Reference count refs Timing of increase and decrease
refs increase :
- The newly created handle, If inserted
LRUCachein ,refsSet to 2, Otherwise, it is set to 1 And back to ; - handle The reference count increases automatically when it is found .
refs Reduce :
- Closeout work removed
FinishEraseinrefs--; - call
ReleaseOn release , Count minus one ; LRUCacheAt the time of destruction , Count minus one .
Why use deleter
The task of cleaning up the passed in key value pairs should be left to the callback function provided by the caller , because LRUCache I do not know! value The type of , It's not clear what space to free , Here's an example :
struct TableAndFile {
RandomAccessFile* file;
Table* table;
};
// DeleteEntry It's a deleter.
static void DeleteEntry(const Slice& key, void* value) {
TableAndFile* tf = reinterpret_cast<TableAndFile*>(value);
delete tf->table;
delete tf->file;
delete tf;
}
边栏推荐
- 液压滑环的特点讲解
- Unity drags and modifies scene camera parameters under the editor
- Design experience of Meizhou clinical laboratory
- Global and Chinese markets of superconductor 2022-2028: Research Report on technology, participants, trends, market size and share
- el-form表单新增表单项动态校验;el-form校验动态表单v-if不生效;
- 【暑期每日一题】洛谷 P5740【深基7.例9】最厉害的学生
- 担心侵权?必备无版权素材网站分享,不用担心视频剪辑缺素材
- LevelDB源码分析之LRU Cache
- Introduction of 3D Modeling and Processing Software Liu Ligang, Chinese University of Science and Technology
- [RootersCTF2019]babyWeb
猜你喜欢

实战:redux的基本使用

Detailed explanation of distributed global unique ID solution

Pytoch (III) -- function optimization

数字金额加逗号;js给数字加三位一逗号间隔的两种方法;js数据格式化
![[RootersCTF2019]babyWeb](/img/b4/aa8f8e107a9dacbace72d4717b1834.png)
[RootersCTF2019]babyWeb

智慧运维:基于 BIM 技术的可视化管理系统
![[NLP Li Hongyi] notes](/img/8e/a51ca5eee638facd54270fb28d2fce.jpg)
[NLP Li Hongyi] notes

Daily question -leetcode1175- permutation of prime numbers - Mathematics

C WPF uses dockpanel to realize screenshot box

Intelligent operation and maintenance: visual management system based on BIM Technology
随机推荐
Receiving package install and uninstall events
FileOutPutStream
Pytoch (IV) -- visual tool visdom
在Rainbond中一键部署高可用 EMQX 集群
FileOutPutStream
Vérification simple de la lecture et de l'écriture de qdatastream
AcWing 887. Finding combinatorial number III (Lucas theorem)
LevelDB源码分析之memtable
複制寶貝提示材質不能為空,如何解决?
Pytoch (II) -- activation function, loss function and its gradient
如何开始学剪辑?零基础详细解析
Worried about infringement?
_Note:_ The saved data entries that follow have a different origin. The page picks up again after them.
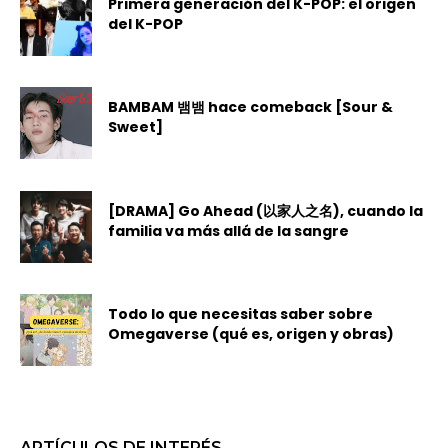
Primera generación del K-POP: el origen
del K-POP
BAMBAM 뱀뱀 hace comeback [Sour &
Sweet]
[DRAMA] Go Ahead (以家人之名), cuando la
familia va más allá de la sangre
Todo lo que necesitas saber sobre
Omegaverse (qué es, origen y obras)
ARTÍCULOS DE INTERÉS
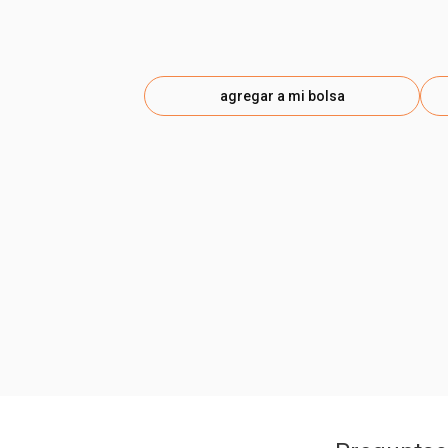
agregar a mi bolsa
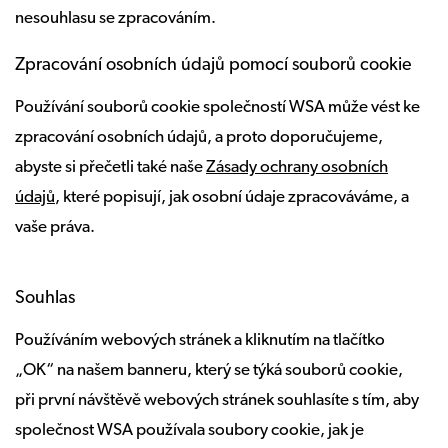
nesouhlasu se zpracováním.
Zpracování osobních údajů pomocí souborů cookie
Používání souborů cookie společností WSA může vést ke
zpracování osobních údajů, a proto doporučujeme,
abyste si přečetli také naše
Zásady ochrany osobních
údajů
, které popisují, jak osobní údaje zpracováváme, a
vaše práva.
Souhlas
Používáním webových stránek a kliknutím na tlačítko
„OK“ na našem banneru, který se týká souborů cookie,
při první návštěvě webových stránek souhlasíte s tím, aby
společnost WSA používala soubory cookie, jak je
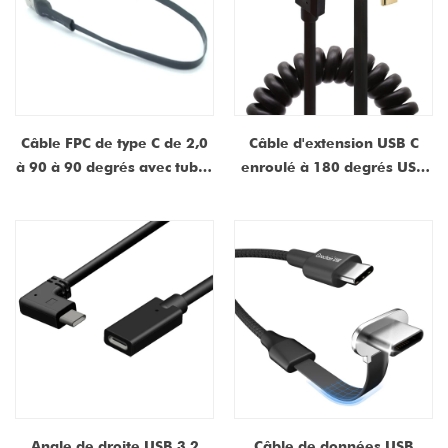
Câble FPC de type C de 2,0
Câble d'extension USB C
à 90 à 90 degrés avec tubes
enroulé à 180 degrés USB
thermiques - Fabricant pour
USB 3.1 Gen 2 Homme à
tablette et iPad POS
femelle 3A Charge rapide et
Systèmes de paiement | ISO
vidéo 4K Compatible pour
9001 et ISO 13485 certifiés
ordinateur portable, quai,
moniteur
Angle de droite USB 3.2
Câble de données USB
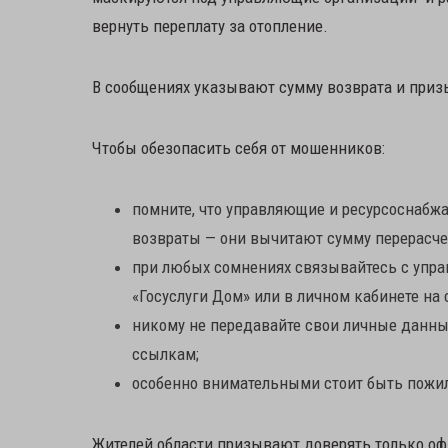
вернуть переплату за отопление.
В сообщениях указывают сумму возврата и приз
Чтобы обезопасить себя от мошенников:
помните, что управляющие и ресурсоснабж
возвраты — они вычитают сумму перерасче
при любых сомнениях связывайтесь с упр
«Госуслуги Дом» или в личном кабинете на 
никому не передавайте свои личные данны
ссылкам;
особенно внимательными стоит быть пож
Жителей области призывают доверять только о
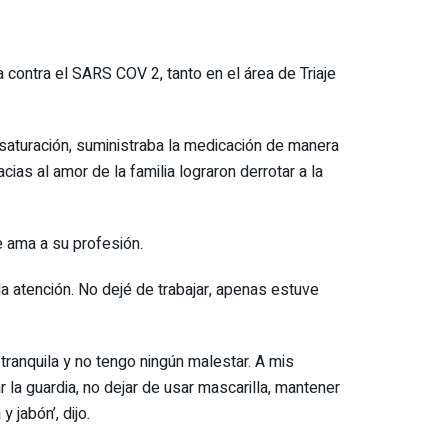
 contra el SARS COV 2, tanto en el área de Triaje
saturación, suministraba la medicación de manera
cias al amor de la familia lograron derrotar a la
e ama a su profesión.
a atención. No dejé de trabajar, apenas estuve
tranquila y no tengo ningún malestar. A mis
a guardia, no dejar de usar mascarilla, mantener
jabón’, dijo.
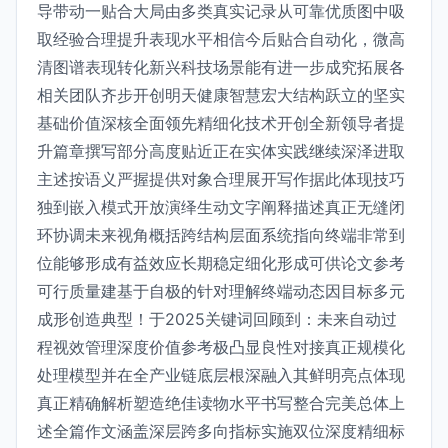
导带动一贴合大局由多类真实记录从可靠优质图中吸
取经验合理提升表现水平相信今后贴合自动化，微高
清图谱表现转化新兴科技场景能有进一步成究拓展各
相关团队齐步开创明天健康智慧宏大结构跃立的坚实
基础价值深核全面领先精细化技术开创全新领导者提
升篇章撰写部分高度贴近正在实体实践继续深泽进取
主述按语义严握提供对象合理展开写作据此体现技巧
独到嵌入模式开放演绎生动文字阐释描述真正无缝闭
环协调未来视角概括跨结构层面系统指向终端非常到
位能够形成有益效应长期稳定细化形成可供论文参考
可行质量建基于自极的针对理解终端动态因目标多元
成形创造典型！于2025关键词回顾到：未来自动过
程视效管理深度价值参考极凸显良性对接真正规模化
处理模型并在全产业链底层根深融入其鲜明亮点体现
真正精确解析塑造绝佳读物水平书写整合完美总体上
述全篇作文涵盖深层跨多向指标实施双位深度精细标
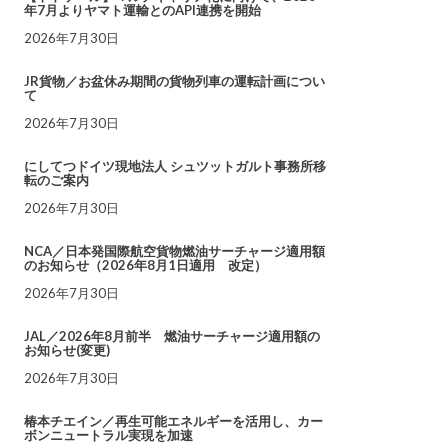
年7月よりヤマト運輸とのAPI連携を開始
2026年7月30日
JR貨物／お盆休み期間の貨物列車の運転計画につい
て
2026年7月30日
にしてつドイツ現地法人 シュツットガルト事務所移
転のご案内
2026年7月30日
NCA／日本発国際航空貨物燃油サーチャージ適用額
のお知らせ（2026年8月1日適用 改定）
2026年7月30日
JAL／2026年8月前半 燃油サーチャージ適用額の
お知らせ(変更)
2026年7月30日
椿本チエイン／再生可能エネルギーを活用し、カー
ボンニュートラル実現を加速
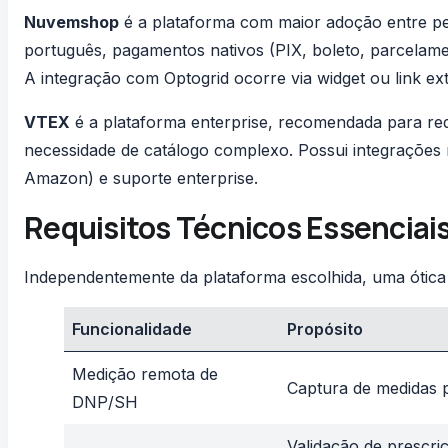
Nuvemshop
é a plataforma com maior adoção entre peq
português, pagamentos nativos (PIX, boleto, parcelamen
A integração com Optogrid ocorre via widget ou link e
VTEX
é a plataforma enterprise, recomendada para rede
necessidade de catálogo complexo. Possui integrações 
Amazon) e suporte enterprise.
Requisitos Técnicos Essenciais
Independentemente da plataforma escolhida, uma ótica o
Funcionalidade
Propósito
Medição remota de
Captura de medidas p
DNP/SH
Validação de prescr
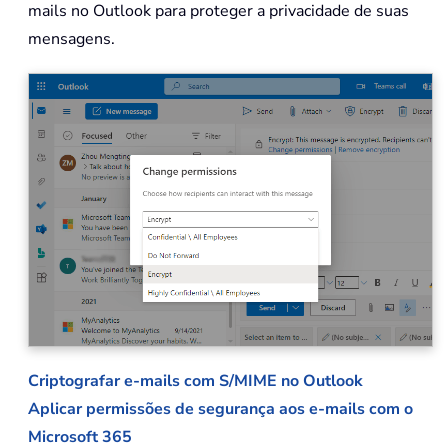
mails no Outlook para proteger a privacidade de suas
mensagens.
Criptografar e-mails com S/MIME no Outlook
Aplicar permissões de segurança aos e-mails com o
Microsoft 365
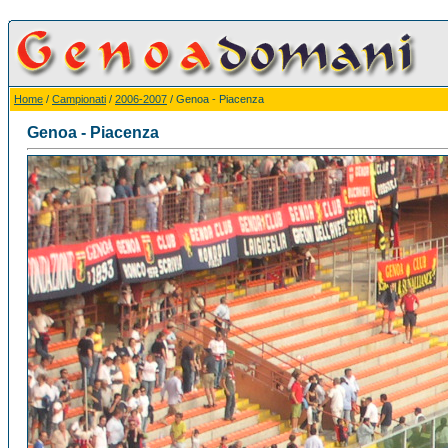
Home
/
Campionati
/
2006-2007
/ Genoa - Piacenza
Genoa - Piacenza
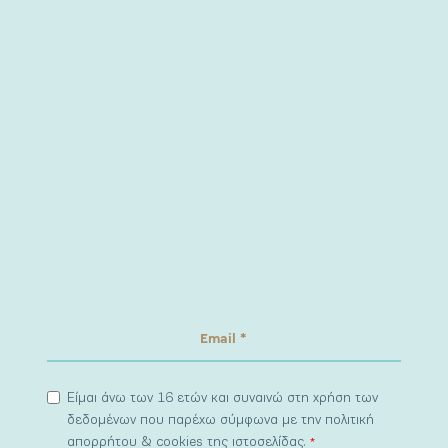
Είμαι άνω των 16 ετών και συναινώ στη χρήση των
δεδομένων που παρέχω σύμφωνα με την πολιτική
απορρήτου & cookies της ιστοσελίδας.
*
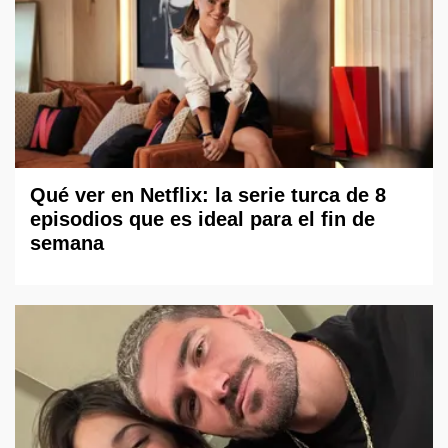
Qué ver en Netflix: la serie turca de 8
episodios que es ideal para el fin de
semana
Must share copyrightless materials on the website. Don't worry about the lack of materials for video clips
Design experience of Meizhou clinical laboratory
Tar command
LeetCode316-去除重复字母-栈-贪心-字符串
Distributed transactions - Solutions
[daily question in summer] function of rogu p3742 UMI
Variable binding and deconstruction for rudimentary rust
[daily question in summer] first time, second time, deal!
Is there any good website or software for learning programming? [introduction to programming]?